Toujours à propos des chiffres, ceux qui se réfèrent à la population des différentes provinces du Brésil sont mis en évidence. L'abbé ne reproduit pas dans la troisième édition le tableau de la population inclus dans l’Extrait, mais il en utilise largement les données[20]. Les populations du Pará (4 128 Blancs, 9 919 Noirs ou métis et 34 844 Indiens), du Maranhão (8 993, 17 844 et 38 937), du Pernambouc (19 665, 39 132 et 33 728), de Bahia (39 784, 68 024 et 49 693), de Rio de Janeiro (46 271, 54 091 et 32 ​​126), de São Paulo (11093, 8 987 et 28 989), du Minas Gerais (35 128, 108 406 et 26075), de Goiás (8 931, 34 104 et 29 622) et du Mato Grosso (2 035, 7 351 et 4 335) – soit les neuf provinces mentionnées dans l’Extrait – sont, dans l’Histoire des deux Indes, exactement les mêmes que celles indiquées dans le manuscrit du Palais d’Ajuda. Il n'y a que deux différences, la seconde démontrant clairement que les données présentées par Raynal ont été copiées du document rédigé par le vicomte de Balsemão. La première différence concerne un 9 remplacé par un 6 : la population d’Indiens de Bahia dans l’Histoire des deux Indes est de 49 693, tandis qu’elle est de 49 993 dans l’Extrait. La deuxième différence concerne la population de Noirs et de Métis de São Paulo, qui est de 32 126 selon Raynal, bien qu’elle soit de 28 989 dans le manuscrit. Il est intéressant d’observer que le nombre indiqué par l'abbé, 32 126, correspond à la même population appartenant à la province de Rio de Janeiro. Il s'agit clairement d'une erreur de copie, car dans le tableau de l’Extrait, la case comprenant le nombre de noirs et de métis de São Paulo se trouve juste en dessous de celle qui concerne Rio de Janeiro.
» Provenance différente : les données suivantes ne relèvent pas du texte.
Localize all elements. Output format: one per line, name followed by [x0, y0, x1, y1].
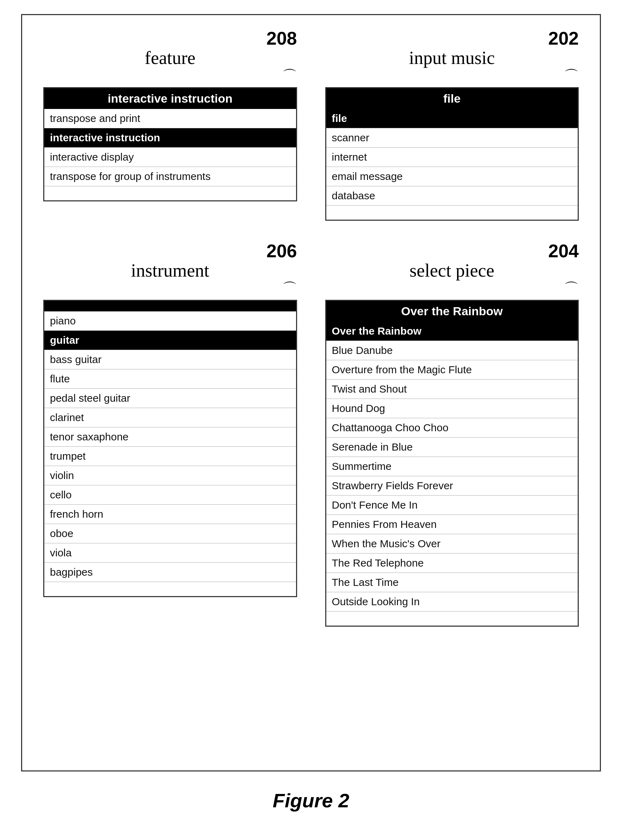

Il est intéressant de noter que l'abbé était non seulement inattentif lors de la copie de certains nombres, mais également lors de l'utilisation de nomenclatures. La division des populations en trois catégories – blancs, indiens, noirs et métisses (noirs et métisses en français) – a été supprimée du manuscrit, mais Raynal a confondu la dernière. Lorsqu'il évoque le Pará, il évoque les noirs esclaves ou mulâtres libres ; pour le Maranhão, il indique les noirs ou mulâtres libres et esclaves ; pour le Pernambouc et São Paulo, nègres ou mulâtres ; pour Bahia, Rio de Janeiro et Goiás, nègres ; et pour le Minas Gerais et le Mato Grosso, esclaves. L'emploi du terme mulâtre à la place de métisse aurait pu être une correction apportée par l'abbé afin d’indiquer plus précisément que la troisième catégorie couvrait spécifiquement le métissage entre blancs et noirs – ce qui suggère une appropriation plus attentive des informations collectées. En revanche, l'utilisation de nomenclatures très différentes va dans le sens inverse. Cela est en partie dû au fait que Raynal ne reproduisait pas simplement le tableau de la population de l’Extrait en une fois, préférant reprendre ses données dans les chapitres sur les provinces.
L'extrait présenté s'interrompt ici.